Goal of the exercise: Only the number is needed: count the lines below that hold the string "buttons".

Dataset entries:
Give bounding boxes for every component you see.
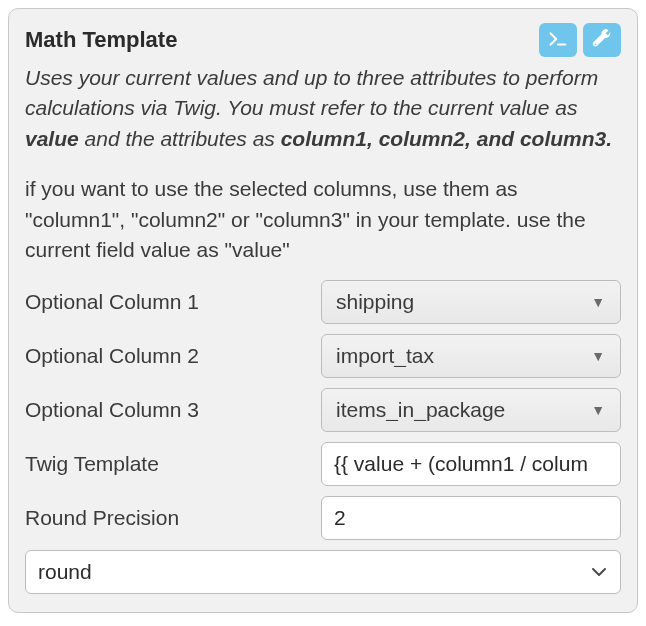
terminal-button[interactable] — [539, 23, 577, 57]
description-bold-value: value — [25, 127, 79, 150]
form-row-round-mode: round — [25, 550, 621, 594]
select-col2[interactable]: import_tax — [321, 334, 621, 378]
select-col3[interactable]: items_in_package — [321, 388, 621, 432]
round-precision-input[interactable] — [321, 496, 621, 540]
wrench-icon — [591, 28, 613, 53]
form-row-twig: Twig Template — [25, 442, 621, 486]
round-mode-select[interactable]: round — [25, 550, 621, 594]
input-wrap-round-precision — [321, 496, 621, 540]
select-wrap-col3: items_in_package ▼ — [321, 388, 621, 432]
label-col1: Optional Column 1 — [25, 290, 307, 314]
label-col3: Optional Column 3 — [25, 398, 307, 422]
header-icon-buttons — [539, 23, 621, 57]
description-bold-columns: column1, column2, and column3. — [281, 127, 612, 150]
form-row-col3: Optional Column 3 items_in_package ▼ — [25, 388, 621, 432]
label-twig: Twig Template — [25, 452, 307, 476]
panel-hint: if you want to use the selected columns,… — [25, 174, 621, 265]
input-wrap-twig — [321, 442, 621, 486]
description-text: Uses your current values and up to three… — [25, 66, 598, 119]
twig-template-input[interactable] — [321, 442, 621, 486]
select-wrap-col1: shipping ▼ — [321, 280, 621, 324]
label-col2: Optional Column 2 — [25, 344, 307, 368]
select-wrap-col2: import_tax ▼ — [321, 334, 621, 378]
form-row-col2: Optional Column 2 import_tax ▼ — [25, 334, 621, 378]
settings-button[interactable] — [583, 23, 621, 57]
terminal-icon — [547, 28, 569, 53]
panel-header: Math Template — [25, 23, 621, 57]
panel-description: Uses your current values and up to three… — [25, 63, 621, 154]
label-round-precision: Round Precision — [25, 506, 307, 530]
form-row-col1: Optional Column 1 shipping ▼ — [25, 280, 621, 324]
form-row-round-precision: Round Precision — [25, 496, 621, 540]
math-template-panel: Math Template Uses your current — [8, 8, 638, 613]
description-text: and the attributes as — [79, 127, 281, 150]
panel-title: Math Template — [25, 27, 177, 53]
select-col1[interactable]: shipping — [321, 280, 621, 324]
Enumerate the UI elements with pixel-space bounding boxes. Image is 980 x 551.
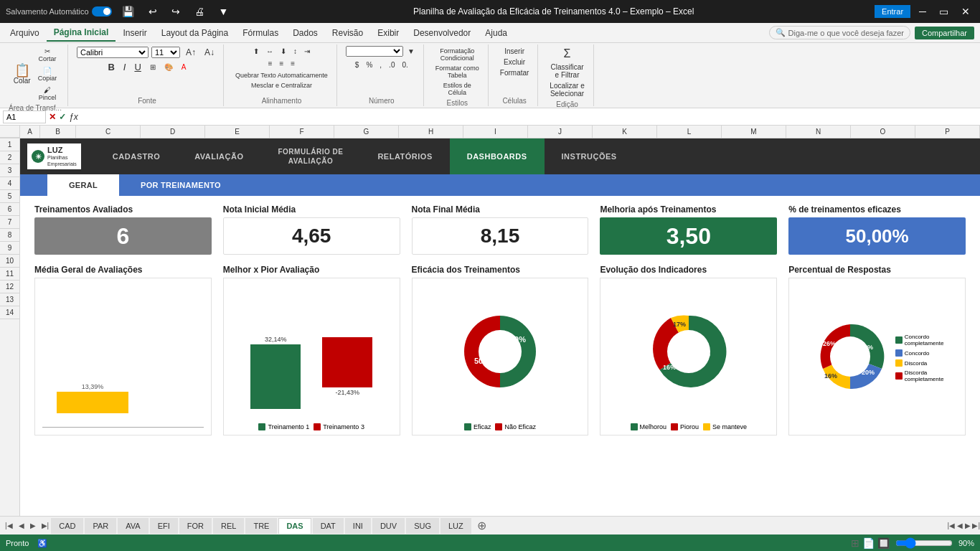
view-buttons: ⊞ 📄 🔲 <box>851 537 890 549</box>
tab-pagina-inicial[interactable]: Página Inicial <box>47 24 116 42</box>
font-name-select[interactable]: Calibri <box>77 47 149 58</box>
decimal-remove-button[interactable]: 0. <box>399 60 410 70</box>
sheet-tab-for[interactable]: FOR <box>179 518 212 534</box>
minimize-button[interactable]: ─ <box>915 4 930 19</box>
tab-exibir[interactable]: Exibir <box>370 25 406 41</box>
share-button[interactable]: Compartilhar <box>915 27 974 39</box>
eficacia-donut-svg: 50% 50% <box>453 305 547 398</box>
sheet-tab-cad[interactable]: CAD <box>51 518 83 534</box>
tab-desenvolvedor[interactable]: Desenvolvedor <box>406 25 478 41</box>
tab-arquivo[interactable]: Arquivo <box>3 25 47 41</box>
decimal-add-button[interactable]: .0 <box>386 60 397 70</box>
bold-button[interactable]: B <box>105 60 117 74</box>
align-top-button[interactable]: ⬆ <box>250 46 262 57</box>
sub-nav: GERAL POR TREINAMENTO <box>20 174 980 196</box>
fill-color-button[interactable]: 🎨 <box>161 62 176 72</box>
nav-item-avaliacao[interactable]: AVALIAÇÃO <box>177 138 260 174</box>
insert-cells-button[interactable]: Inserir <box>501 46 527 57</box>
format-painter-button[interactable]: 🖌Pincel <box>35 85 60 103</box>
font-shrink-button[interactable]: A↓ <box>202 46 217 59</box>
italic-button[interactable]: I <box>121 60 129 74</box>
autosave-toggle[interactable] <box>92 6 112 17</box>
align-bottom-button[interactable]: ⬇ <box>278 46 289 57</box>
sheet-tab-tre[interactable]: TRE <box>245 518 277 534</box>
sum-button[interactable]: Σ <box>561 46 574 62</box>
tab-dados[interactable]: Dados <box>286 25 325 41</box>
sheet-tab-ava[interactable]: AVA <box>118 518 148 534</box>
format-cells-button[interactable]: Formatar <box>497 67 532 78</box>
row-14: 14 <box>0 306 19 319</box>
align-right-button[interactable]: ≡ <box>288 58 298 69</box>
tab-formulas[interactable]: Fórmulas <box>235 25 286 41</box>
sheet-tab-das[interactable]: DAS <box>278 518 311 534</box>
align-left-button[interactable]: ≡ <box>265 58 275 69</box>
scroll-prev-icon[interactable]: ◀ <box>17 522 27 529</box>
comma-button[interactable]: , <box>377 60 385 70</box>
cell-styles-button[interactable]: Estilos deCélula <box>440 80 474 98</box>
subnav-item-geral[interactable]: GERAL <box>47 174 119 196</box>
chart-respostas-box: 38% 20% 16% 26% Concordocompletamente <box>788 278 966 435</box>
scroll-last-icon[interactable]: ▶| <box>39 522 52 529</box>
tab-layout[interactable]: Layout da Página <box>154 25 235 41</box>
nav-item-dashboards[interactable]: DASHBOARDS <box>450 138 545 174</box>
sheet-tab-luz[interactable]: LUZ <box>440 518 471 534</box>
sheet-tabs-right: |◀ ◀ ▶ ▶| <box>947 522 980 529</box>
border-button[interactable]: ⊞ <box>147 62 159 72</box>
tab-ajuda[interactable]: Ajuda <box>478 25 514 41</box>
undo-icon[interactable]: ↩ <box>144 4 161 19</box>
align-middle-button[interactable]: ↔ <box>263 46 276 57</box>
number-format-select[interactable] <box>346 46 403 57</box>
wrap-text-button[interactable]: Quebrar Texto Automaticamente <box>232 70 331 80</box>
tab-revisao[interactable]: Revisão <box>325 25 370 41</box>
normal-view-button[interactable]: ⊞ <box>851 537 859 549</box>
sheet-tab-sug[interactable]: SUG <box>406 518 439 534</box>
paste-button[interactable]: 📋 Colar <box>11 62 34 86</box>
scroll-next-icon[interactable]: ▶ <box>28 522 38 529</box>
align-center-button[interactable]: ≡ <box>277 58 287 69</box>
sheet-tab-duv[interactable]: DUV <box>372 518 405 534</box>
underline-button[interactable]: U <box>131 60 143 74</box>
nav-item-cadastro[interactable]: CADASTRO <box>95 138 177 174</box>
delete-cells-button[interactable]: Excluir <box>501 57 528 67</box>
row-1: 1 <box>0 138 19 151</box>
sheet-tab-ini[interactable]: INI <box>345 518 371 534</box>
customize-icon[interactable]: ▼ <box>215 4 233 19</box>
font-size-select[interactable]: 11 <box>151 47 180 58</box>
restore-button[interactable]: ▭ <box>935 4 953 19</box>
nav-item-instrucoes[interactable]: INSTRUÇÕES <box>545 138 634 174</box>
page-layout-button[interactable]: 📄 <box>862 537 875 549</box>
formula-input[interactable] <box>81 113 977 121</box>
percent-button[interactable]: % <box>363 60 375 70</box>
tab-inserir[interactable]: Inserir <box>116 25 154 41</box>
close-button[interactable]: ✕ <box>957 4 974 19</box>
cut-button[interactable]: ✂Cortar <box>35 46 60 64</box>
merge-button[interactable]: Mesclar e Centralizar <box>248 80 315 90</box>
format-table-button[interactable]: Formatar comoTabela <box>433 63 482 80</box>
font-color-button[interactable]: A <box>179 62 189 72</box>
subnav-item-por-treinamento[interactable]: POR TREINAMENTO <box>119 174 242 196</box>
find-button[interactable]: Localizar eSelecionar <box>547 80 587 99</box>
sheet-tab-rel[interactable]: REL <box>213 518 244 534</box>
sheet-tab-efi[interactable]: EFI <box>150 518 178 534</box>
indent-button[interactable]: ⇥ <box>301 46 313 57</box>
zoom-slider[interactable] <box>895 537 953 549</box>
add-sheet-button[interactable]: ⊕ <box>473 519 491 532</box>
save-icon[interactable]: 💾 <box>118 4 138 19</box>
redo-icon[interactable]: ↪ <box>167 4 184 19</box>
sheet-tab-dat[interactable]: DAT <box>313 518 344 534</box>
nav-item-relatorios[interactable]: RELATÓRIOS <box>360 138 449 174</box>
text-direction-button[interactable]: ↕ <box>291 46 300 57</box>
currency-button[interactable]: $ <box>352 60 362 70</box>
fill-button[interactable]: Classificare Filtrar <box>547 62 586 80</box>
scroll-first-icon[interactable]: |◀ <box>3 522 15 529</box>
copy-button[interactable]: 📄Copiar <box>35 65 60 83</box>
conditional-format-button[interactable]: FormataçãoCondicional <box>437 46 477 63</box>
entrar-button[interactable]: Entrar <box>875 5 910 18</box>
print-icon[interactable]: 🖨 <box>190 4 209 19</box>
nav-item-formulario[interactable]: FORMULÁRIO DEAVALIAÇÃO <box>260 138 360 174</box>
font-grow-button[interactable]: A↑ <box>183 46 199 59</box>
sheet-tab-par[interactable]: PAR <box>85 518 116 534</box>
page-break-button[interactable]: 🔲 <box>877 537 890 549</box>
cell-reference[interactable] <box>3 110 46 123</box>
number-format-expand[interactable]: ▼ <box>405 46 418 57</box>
--
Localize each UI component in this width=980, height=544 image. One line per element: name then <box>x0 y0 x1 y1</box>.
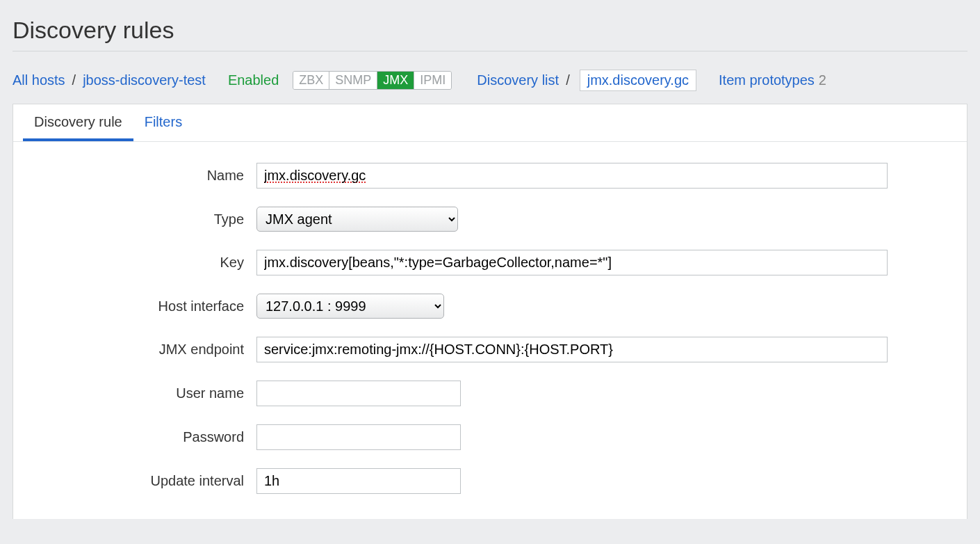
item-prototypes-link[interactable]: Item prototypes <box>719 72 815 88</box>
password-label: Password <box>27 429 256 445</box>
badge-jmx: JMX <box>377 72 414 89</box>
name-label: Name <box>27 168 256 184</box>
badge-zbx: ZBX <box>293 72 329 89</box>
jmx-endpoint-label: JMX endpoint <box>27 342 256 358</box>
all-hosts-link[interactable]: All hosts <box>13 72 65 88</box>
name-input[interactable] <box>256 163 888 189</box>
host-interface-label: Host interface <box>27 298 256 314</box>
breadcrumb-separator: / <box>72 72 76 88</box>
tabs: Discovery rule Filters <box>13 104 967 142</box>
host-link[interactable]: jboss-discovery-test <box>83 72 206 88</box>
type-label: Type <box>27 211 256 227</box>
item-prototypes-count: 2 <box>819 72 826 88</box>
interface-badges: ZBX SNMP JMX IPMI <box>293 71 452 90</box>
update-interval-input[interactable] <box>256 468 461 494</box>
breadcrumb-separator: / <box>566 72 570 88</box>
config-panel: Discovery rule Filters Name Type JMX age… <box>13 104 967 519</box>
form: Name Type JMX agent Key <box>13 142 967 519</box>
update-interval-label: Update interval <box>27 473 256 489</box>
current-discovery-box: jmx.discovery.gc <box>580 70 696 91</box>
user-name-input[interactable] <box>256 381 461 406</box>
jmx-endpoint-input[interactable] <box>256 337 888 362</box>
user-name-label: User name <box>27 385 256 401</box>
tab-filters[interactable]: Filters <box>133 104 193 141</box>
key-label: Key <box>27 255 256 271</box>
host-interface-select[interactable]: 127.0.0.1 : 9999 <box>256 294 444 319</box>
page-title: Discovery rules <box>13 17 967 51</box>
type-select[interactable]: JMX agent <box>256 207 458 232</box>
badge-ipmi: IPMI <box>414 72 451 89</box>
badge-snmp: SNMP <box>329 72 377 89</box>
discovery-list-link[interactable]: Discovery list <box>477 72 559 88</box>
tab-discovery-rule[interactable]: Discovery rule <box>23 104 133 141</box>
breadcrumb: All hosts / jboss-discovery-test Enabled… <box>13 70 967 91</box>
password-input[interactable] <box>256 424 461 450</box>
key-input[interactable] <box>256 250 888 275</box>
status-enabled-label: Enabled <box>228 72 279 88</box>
---
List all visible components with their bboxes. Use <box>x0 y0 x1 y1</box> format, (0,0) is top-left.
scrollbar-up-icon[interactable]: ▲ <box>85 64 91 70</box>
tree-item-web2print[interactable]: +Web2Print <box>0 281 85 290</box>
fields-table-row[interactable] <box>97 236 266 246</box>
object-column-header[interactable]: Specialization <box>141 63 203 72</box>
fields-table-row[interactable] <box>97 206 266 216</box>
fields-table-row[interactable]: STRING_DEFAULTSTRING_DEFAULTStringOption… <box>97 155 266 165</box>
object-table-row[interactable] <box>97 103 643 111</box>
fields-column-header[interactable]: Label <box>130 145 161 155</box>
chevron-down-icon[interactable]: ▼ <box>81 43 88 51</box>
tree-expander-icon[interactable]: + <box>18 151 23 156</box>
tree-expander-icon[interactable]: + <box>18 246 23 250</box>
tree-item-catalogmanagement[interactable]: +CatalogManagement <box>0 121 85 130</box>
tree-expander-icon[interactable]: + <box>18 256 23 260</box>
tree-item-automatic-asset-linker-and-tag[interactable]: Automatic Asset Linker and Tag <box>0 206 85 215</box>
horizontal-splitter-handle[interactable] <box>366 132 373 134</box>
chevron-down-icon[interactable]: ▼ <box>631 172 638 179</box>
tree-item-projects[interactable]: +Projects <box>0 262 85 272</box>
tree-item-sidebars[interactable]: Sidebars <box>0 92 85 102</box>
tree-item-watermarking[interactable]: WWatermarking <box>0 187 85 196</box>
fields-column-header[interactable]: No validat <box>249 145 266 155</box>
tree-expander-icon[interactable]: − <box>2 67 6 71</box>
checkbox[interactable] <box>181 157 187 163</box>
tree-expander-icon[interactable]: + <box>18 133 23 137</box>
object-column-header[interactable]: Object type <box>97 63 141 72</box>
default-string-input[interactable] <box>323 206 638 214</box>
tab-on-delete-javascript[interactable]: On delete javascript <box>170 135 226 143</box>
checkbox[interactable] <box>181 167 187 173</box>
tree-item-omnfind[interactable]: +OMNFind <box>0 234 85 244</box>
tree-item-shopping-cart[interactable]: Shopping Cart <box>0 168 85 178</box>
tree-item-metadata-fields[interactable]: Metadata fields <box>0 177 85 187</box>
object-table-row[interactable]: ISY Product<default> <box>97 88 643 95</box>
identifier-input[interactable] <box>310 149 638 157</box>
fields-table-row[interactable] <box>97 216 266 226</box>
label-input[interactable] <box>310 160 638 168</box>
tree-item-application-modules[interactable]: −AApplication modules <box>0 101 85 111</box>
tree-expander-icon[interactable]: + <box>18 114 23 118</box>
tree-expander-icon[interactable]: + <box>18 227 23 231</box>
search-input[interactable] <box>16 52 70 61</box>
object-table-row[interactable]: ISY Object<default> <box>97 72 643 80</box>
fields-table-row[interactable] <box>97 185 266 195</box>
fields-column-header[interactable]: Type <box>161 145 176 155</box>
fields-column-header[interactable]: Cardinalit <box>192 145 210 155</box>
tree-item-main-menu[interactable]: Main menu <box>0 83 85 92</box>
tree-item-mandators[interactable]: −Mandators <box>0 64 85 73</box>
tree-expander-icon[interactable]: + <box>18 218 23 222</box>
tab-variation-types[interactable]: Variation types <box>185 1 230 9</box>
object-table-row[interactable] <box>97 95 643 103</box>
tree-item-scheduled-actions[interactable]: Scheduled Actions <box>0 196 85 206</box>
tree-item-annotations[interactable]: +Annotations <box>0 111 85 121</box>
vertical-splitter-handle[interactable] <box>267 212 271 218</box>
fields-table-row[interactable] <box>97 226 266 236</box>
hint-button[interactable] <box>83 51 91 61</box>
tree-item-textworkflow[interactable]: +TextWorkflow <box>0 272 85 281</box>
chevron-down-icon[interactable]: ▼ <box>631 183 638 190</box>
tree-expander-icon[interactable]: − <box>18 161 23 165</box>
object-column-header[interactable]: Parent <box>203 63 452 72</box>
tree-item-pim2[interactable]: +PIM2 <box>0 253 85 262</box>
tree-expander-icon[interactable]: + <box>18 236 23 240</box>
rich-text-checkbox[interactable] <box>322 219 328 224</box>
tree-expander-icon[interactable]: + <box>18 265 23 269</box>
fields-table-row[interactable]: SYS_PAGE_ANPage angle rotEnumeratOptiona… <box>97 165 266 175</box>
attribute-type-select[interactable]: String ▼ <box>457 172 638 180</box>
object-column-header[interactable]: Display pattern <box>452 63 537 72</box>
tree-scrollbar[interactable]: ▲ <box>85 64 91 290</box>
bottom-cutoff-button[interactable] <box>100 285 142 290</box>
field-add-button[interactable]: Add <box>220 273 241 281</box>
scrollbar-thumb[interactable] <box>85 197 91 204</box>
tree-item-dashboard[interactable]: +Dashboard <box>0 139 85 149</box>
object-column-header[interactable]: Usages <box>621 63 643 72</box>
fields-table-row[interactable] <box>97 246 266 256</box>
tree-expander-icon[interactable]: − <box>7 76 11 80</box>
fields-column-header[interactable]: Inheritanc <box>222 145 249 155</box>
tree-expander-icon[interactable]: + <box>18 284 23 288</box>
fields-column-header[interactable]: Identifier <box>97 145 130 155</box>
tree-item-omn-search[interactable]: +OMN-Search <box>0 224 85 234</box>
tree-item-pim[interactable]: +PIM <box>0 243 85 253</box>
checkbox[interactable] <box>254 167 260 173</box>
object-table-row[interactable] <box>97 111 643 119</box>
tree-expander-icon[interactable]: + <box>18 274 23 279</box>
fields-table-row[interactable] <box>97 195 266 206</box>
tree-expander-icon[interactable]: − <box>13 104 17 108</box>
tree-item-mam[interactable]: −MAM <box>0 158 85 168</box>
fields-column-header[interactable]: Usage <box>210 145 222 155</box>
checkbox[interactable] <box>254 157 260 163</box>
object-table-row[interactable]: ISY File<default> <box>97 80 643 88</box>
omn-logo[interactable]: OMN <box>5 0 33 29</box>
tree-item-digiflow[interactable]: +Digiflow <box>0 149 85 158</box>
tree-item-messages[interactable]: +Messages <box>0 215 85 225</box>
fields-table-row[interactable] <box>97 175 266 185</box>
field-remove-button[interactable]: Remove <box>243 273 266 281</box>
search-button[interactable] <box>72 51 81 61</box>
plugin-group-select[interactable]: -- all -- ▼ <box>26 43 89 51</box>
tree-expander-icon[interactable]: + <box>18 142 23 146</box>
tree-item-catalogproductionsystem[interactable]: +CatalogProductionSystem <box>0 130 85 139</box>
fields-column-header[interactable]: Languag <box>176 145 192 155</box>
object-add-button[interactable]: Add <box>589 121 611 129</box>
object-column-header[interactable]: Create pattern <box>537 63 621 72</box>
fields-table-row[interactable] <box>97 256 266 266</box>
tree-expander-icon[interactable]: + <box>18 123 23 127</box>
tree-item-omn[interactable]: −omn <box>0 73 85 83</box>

Task solution: 2